Sword-cutler, (Fourbisseur, Fr.) One who makes swords.
Sword-knot, (Nœud d’épée, Fr.) A ribband tied to the hilt of a sword. All officers should wear sword-knots of a peculiar color and make. They are made of blue silk and gold or silver.
SYCOPHANT. A dirty, mean, groveling creature that sometimes finds its way into the army, and gets to the ear of a superior officer, for the purpose of undermining the good opinion which honest valor and open manhood may have obtained.
SYEF, Ind. A long sword.
SYEF-ul Mulk, Ind. The sword of the kingdom.
SYMBOL. In a military sense, badge. Every regiment in the British service has its peculiar badge.
SYMBOLE, Fr. The French make use of this word in the same sense that they apply Enseigne. Symbole means with them, in a military sense, what badge does with us.
SYMMETRY, (Symmetrie, Fr.) A word derived from the Greek. True symmetry consists in a due proportion, or in the relation of equality in the height, length, and breadth of the parts, which are required to make a beautiful whole, or in an uniformity of the parts with respect to the whole.

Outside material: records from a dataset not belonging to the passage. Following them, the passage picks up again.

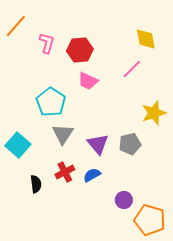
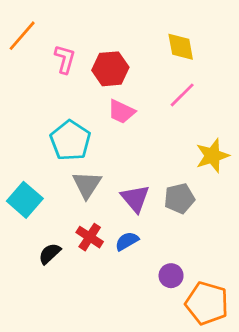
yellow diamond: (146, 39) -> (181, 47), moved
red cross: (65, 172) -> (90, 237), turned -30
black semicircle: (36, 184) -> (50, 254), turned -126

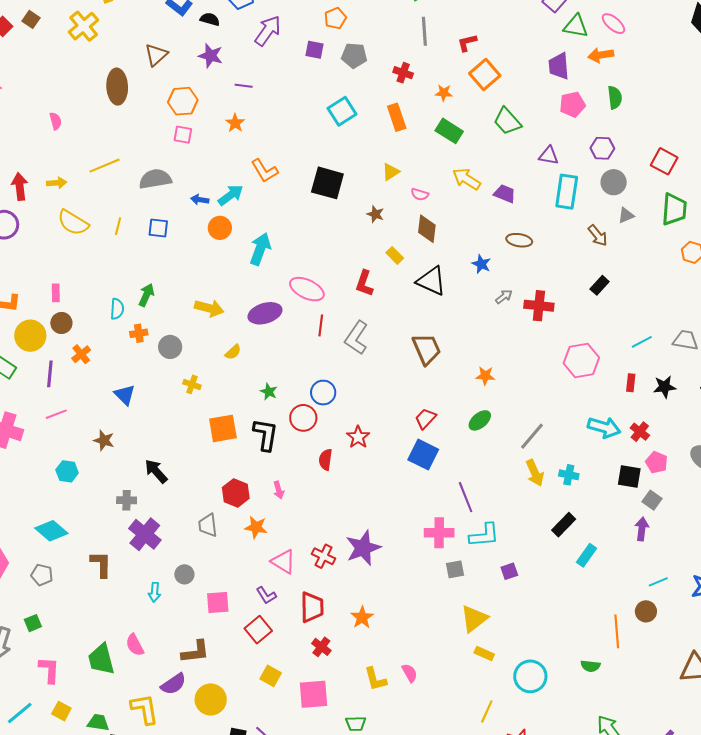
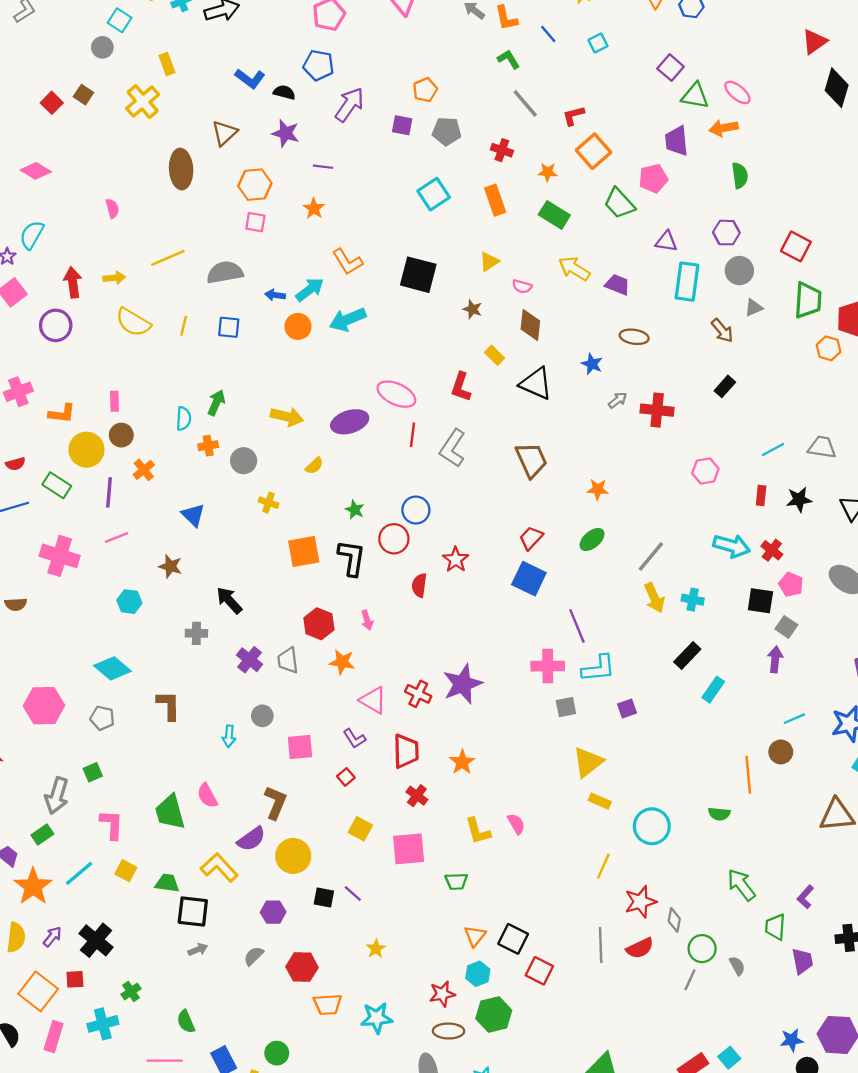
gray line: (424, 31) -> (525, 103), turned -36
pink pentagon: (572, 104) -> (653, 178), moved
cyan arrow: (260, 249) -> (348, 320), moved, turned -132
pink hexagon: (581, 360) -> (705, 471), size x0.7
purple cross: (145, 534) -> (250, 660), moved, size x0.7
red square: (258, 630) -> (346, 777), size x0.6
brown L-shape: (195, 652) -> (276, 803), turned -60
yellow L-shape: (145, 709) -> (219, 867), turned -32

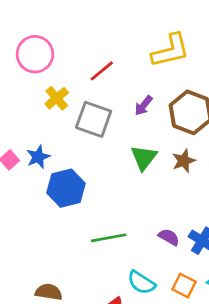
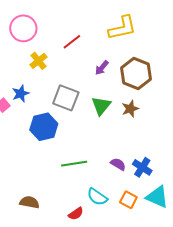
gray square: (94, 119) -> (66, 98), moved
blue star: (38, 157) -> (21, 94), moved

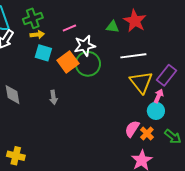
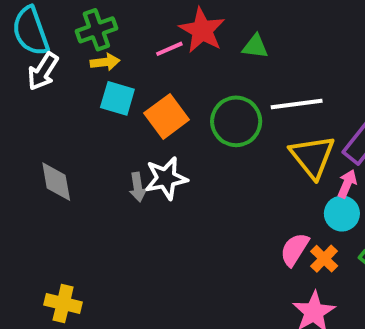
red star: (135, 21) -> (202, 30), moved
white star: (85, 46) -> (166, 178), moved
green circle: (88, 64) -> (236, 121), moved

SYRTES or sables mouvans, Fr. Quicksands.
SYSTEM, (Systeme, Fr.) A scheme which reduces many things to regular dependence or co-operation. This word is frequently applied to some particular mode of drilling and exercising men to fit them for manœuvres and evolutions. Hence the Prussian system, the Austrian system, the new or mathematical system, &c.